Two years ago, a group led by Suzanne Ildstad from the University of Louisville in Kentucky published a study of eight kidney recipients in Science Translational Medicine. All donor-recipient pairs differed significantly in their transplantation antigens. A whole-body irradiation using 200 Centigray in combination with fludarabine and cyclophosphamide ensured that a biotechnologically purified stem cell concentrate together with a mixed population of “graft facilitating cells” could settle in the recipient. Together with the stem cells, doctors also transplanted in each a donor kidney. A sustained chimerism yielded the outcome in five of the eight cases that the initial immunosuppression was able to be discontinued and the organ carry out its role permanently in the new body.
The strategies of the groups from Louisville and Boston resulted in the organ recipients having different “blood counts”: the treatment using only cytostatic and anti-CD2 (Boston) produced a transient chimerism in which the own immune system with time regains the upper hand. The risk thereby of a GvH reaction is significantly lower, nevertheless infections or inflammations of other types could lead to a rejection, even years after transplantation. A stable “complete” chimerism (Louisville) probably means less risk for the transplant, but more risk of GvH illness, which up until the present however has not been observed.
Which strategy is better is something currently being investigated by several research groups both in Europe and in the USA. It’s still the case that “preconditioning” of the bone marrow and subsequent stem cell transplantation is associated with considerable risks and increased mortality and taking this option in exchange for doing without immunosuppressants often cannot be justified. If it’s not a kidney, but a heart or liver being transplanted, the general condition of the patient argues against such stress.

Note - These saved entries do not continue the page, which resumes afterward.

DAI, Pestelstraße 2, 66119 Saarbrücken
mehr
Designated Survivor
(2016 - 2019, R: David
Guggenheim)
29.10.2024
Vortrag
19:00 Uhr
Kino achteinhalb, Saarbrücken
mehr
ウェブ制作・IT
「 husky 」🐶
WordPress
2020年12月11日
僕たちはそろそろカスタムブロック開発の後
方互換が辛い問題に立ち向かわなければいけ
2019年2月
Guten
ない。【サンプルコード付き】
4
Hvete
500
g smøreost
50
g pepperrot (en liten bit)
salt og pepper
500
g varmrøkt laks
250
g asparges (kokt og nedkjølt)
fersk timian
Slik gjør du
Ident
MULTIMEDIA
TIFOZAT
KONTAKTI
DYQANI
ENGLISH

HCV infection provides tolerance
A few weeks ago a research group in Munich, Hannover and Barcelona published results of liver transplantation in patients with latent Hepatitis C virus (HCV) infection. Despite an active immune system, about half of the patients are not dependent on the administration of immunosuppressants. Apparently, the researchers speculate, the viruses induce tolerance which not only protects them, but also protects the transplanted organ. Looking at the genes of these tolerant patients, Ulrike Protzer of the Technical University of Munich and her colleagues found brisk activity in the type I interferon system, responsible for regulation of antiviral responses. Protzer therefore speculates:“When the interferon system, as in some chronically infected patients, is constantly activated, other immune responses are down regulated in order to protect the body. This condition might work like a natural immunosuppressant effect and reduce the rejection of the organ”.
With Treg and MREG against rejection
An important role in suppressing alloreactive responses could be being played by regulatory T cells. In the ONE study, about 13 partners have joined together from across four European countries and the United States in order to investigate the effects of such regulatory cells as the TCell line (Treg), as well as of macrophages (MREG) and dendritic cells. Previous pilot experiments indicate that such regulatory cells – in particular MREG – can induce an immune tolerance for transplanted kidneys.

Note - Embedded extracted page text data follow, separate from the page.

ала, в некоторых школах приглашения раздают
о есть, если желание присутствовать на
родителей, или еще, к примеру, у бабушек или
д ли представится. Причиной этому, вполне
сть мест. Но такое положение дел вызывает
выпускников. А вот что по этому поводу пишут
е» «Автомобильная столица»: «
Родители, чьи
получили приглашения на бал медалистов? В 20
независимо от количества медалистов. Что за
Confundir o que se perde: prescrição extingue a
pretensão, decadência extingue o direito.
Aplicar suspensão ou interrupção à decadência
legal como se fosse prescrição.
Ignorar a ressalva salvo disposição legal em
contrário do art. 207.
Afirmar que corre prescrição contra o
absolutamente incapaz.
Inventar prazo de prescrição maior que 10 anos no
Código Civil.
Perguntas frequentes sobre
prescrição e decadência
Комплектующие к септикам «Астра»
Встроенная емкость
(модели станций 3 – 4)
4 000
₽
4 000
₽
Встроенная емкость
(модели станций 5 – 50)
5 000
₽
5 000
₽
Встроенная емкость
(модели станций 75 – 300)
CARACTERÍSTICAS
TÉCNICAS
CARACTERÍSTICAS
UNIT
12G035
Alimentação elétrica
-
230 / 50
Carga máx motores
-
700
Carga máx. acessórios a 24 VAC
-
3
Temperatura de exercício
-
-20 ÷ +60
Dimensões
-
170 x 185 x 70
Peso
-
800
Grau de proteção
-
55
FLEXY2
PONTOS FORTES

Organ transplants between strangers without immunosuppression
Far too little is known about markers and indicators which point to a tolerance or even to a dissatisfaction experienced by the body with regard to the new organ. As such the cessation of immunosuppressant use in the context of clinical trials as well is still a gamble. Even when many organs have meanwhile been functioning for ten or more years without problems, this is no guarantee against a possible rejection. Starting with the combined transplantation of bone marrow and kidney or liver, a gentler path to stable organ replacement without constant propitiating of the defence system could develop.